While most of us are willing to pay extra to help the environment, we are still often not sure how much of the labeling we should believe, wondering if any of those are really green or if it's all a marketing strategy.
With the rising interest in the environment, more companies are trying to cash in by joining the bandwagon, but only pretending to be “green,” a practice that environmentalists and some consumers call as greenwashing.
Even the new hotel trend of asking guests to reuse towels to conserve water, are suspect of being just an effort to skimp on laundry costs.
According to advertising firm Ogilvy & Mather, which has been pushing for accurate environmental marketing, greenwashing is reaching "epidemic proportions."
"If we allow companies to get away with exaggeration, consumer skepticism will become cynicism and they'll stop choosing green products at all," said Scott McDougall, chief executive of eco-marketing company TerraChoice.
"Most companies are engaged in incremental tinkering — symbolic actions without any real substance," said Kumi Naidoo, executive director of Greenpeace International.
But what exactly makes a product green and what exactly constitutes greenwashing?
No clear answer so far. The Federal Trade Commission is updating a 20 years old voluntary guideline for eco-advertising.
A recent survey shows most consumers want a similar way that beef is labeled by the U.S. Department of Agriculture, a single seal identifying a green product.
As of now, there are already a lot of companies that issue green certification, endorsements and labels for a fee.
"If an advertiser wants 30 seconds of your time, they might as well improve the quality of your life, and that's the furthest thing from greenwashing," said EcoMedia President Paul Polizzotto. "What I usually see in media is a lot of talk about greening and not a lot of action."

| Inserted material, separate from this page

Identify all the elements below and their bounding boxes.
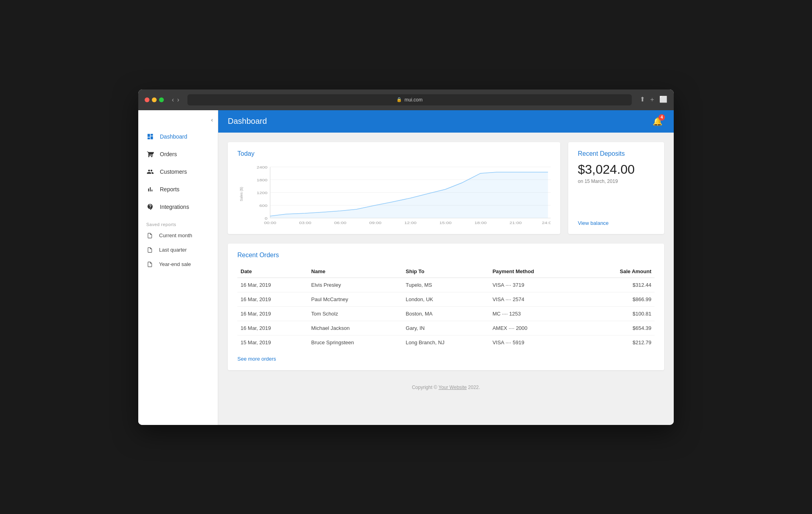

According to a report from the eco-marketing company Shelton Group, nearly 40% of consumers rely on labels, deciding between supposedly green products from those that are not.
"Many don't trust manufacturer motives, but they end up making a decision at the shelf based on the packaging, usually just buying the brands they've always bought," said Suzanne Shelton, chief executive of the group.
This can be a tricky call for consumers, who are regularly flooded by a wide display of vaguely defined green catchphrases such as "natural," "clean" and "organic."